╭─ Data for this task

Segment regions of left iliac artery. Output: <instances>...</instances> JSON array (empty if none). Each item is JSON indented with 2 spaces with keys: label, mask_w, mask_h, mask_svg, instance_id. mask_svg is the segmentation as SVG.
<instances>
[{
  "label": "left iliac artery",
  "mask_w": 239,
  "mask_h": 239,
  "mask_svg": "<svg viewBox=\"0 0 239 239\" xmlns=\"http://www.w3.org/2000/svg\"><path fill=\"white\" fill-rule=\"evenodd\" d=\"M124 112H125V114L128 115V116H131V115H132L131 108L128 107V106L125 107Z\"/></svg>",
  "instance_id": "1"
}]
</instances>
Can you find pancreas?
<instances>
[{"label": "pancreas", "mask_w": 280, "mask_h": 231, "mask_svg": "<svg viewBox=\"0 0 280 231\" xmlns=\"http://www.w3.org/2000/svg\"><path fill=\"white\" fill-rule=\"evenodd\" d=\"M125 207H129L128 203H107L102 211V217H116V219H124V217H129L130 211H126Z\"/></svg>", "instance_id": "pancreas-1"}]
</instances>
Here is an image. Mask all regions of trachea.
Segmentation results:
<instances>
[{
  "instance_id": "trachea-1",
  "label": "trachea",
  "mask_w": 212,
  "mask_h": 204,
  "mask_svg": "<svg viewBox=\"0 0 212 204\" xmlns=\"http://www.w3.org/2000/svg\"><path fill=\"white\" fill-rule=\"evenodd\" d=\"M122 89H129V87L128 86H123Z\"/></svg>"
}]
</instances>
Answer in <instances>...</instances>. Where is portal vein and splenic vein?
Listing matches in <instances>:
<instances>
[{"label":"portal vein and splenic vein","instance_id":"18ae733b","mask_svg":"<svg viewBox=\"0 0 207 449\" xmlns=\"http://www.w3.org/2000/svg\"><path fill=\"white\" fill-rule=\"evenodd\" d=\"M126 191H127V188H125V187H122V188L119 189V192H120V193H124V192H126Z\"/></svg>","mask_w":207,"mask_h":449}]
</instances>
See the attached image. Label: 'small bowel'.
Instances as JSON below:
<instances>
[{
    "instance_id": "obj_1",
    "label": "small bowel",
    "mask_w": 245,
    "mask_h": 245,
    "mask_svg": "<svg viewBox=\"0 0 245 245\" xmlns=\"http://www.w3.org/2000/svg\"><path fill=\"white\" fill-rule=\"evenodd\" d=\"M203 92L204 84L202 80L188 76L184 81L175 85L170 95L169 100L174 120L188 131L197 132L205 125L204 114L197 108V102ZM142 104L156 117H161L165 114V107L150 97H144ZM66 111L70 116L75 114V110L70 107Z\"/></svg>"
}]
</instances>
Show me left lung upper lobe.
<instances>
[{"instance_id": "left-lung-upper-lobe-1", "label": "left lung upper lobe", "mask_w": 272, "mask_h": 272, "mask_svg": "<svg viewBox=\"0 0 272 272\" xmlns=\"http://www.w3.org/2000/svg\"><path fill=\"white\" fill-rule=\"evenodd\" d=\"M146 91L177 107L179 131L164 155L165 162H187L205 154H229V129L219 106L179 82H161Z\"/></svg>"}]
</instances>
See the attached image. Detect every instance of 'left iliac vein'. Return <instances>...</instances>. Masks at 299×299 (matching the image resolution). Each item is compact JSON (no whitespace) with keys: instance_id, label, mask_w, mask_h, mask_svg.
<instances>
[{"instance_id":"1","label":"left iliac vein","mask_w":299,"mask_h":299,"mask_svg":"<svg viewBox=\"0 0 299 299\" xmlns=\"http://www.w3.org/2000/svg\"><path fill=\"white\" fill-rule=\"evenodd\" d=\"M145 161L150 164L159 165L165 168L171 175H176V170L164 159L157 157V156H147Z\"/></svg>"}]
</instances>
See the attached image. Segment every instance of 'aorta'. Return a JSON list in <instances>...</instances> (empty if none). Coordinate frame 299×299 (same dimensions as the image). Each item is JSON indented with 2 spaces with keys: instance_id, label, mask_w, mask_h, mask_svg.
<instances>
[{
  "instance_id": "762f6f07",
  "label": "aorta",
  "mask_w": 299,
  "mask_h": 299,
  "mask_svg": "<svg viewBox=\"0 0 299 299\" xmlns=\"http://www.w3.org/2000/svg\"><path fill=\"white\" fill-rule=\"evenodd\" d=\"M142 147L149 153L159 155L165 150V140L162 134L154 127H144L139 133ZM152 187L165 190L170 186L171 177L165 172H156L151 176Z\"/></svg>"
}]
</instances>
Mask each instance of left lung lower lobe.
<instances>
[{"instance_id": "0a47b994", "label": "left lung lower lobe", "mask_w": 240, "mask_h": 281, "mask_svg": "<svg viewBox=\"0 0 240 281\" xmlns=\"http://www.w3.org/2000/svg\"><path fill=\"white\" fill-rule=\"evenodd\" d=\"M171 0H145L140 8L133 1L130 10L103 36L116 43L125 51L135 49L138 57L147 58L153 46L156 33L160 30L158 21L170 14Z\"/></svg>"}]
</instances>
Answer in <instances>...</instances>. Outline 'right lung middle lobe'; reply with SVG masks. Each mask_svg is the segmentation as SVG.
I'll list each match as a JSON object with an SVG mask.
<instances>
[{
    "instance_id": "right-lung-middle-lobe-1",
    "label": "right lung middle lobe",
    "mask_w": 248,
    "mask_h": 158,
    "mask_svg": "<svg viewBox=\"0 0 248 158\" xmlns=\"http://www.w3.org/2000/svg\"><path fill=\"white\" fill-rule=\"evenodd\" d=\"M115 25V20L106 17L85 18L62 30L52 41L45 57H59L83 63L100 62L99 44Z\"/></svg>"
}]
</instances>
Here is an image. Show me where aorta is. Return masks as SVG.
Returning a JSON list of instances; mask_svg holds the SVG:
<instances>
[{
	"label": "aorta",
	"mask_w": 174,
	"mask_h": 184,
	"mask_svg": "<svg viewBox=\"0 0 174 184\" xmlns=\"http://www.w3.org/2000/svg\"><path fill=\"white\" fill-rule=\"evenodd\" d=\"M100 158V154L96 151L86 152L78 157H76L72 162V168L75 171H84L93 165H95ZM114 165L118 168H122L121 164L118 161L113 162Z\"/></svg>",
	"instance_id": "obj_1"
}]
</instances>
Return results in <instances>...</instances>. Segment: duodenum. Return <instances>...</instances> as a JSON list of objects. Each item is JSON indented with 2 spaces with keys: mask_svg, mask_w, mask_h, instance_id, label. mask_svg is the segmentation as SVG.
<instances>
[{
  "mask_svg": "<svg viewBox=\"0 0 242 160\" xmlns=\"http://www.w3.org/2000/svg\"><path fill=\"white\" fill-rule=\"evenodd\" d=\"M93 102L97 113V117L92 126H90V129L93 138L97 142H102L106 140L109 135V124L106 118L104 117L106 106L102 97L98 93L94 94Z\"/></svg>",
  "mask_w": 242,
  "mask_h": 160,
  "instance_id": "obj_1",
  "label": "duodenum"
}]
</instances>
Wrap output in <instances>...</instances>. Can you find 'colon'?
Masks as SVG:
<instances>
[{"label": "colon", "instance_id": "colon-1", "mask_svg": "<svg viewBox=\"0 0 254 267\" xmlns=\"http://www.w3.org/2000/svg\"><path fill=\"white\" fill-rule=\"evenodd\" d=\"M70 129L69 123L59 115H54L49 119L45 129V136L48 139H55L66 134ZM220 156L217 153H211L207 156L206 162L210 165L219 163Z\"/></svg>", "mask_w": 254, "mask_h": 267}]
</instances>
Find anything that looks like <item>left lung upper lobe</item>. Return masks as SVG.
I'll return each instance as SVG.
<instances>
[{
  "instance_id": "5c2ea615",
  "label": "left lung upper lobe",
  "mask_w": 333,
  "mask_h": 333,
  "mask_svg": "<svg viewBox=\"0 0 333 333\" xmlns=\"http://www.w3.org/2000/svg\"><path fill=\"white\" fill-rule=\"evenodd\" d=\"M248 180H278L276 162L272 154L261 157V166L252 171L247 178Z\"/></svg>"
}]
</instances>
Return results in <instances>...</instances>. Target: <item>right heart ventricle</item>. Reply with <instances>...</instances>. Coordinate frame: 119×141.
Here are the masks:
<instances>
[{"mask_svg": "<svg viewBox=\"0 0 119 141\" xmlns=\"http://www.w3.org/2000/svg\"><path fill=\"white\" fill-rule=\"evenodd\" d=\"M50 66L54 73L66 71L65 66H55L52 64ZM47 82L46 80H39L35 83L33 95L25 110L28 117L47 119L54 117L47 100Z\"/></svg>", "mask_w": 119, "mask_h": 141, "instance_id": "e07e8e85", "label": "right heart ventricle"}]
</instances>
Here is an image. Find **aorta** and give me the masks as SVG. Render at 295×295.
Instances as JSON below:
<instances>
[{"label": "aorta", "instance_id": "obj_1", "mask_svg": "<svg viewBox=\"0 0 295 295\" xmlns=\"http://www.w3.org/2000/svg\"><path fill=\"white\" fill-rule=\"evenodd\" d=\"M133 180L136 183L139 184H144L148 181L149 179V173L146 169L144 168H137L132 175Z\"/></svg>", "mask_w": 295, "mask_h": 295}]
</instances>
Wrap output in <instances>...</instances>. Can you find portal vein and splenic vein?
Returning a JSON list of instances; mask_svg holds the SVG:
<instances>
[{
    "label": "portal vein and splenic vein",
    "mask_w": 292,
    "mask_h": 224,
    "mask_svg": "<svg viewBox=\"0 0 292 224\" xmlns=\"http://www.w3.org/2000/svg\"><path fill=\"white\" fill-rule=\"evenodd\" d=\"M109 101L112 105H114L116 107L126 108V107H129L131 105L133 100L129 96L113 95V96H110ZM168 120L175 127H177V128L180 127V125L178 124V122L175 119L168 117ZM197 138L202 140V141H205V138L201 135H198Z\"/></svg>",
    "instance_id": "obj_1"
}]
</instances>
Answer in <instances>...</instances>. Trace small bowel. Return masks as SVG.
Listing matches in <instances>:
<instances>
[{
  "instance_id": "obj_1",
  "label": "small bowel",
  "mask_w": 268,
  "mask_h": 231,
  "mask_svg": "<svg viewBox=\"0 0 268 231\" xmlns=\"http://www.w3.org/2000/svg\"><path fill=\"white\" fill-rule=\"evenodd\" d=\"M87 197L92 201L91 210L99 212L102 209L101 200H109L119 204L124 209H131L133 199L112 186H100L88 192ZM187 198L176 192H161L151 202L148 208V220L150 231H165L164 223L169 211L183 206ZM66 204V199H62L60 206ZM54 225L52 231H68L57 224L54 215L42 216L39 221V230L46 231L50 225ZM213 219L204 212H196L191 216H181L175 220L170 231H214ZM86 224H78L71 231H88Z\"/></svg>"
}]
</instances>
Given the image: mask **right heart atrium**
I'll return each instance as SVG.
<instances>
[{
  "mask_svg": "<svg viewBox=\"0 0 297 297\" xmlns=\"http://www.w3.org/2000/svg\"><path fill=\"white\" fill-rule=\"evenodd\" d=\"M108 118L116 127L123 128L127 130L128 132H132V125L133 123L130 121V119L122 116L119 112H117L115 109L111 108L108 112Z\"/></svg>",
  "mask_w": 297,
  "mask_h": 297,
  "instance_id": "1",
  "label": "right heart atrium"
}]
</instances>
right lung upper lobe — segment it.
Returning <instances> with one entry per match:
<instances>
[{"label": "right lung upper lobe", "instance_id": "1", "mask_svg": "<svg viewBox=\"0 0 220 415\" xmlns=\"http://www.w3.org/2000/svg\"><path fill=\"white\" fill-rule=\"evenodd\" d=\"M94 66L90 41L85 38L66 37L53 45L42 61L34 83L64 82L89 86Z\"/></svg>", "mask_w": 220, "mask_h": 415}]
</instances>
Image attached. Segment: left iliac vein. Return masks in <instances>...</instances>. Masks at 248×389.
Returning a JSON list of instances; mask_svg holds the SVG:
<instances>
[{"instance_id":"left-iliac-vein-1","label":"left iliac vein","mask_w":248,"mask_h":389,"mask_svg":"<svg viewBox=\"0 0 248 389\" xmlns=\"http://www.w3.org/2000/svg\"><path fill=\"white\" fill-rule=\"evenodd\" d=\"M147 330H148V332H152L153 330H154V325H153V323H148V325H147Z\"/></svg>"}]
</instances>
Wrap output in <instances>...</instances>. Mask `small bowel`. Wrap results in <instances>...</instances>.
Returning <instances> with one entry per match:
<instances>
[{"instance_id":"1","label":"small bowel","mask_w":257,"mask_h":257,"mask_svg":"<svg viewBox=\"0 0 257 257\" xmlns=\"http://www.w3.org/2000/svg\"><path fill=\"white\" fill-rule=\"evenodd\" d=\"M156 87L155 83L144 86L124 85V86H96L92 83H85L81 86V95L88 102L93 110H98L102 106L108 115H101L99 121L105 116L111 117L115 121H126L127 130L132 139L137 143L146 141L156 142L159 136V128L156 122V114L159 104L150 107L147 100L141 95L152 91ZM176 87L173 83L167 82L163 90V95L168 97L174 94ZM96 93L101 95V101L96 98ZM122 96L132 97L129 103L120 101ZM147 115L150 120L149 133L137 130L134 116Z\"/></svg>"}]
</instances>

╰─

* [Task]: Only the line containing "Wrap output in <instances>...</instances>. Mask" and the lines after it, up to and including the last line of the data, should appear in the answer, exactly as written.

* [Task answer]:
Wrap output in <instances>...</instances>. Mask `small bowel`. Wrap results in <instances>...</instances>.
Returning <instances> with one entry per match:
<instances>
[{"instance_id":"1","label":"small bowel","mask_w":257,"mask_h":257,"mask_svg":"<svg viewBox=\"0 0 257 257\" xmlns=\"http://www.w3.org/2000/svg\"><path fill=\"white\" fill-rule=\"evenodd\" d=\"M156 87L155 83L144 86L124 85V86H96L92 83H85L81 86V95L88 102L93 110H98L102 106L108 115H101L99 121L105 116L111 117L115 121H126L127 130L132 139L137 143L146 141L156 142L159 136V128L156 122V114L159 104L150 107L147 100L141 95L152 91ZM176 87L173 83L167 82L163 90V95L168 97L174 94ZM96 93L101 95V101L96 98ZM122 96L132 97L129 103L120 101ZM147 115L150 120L149 133L137 130L134 116Z\"/></svg>"}]
</instances>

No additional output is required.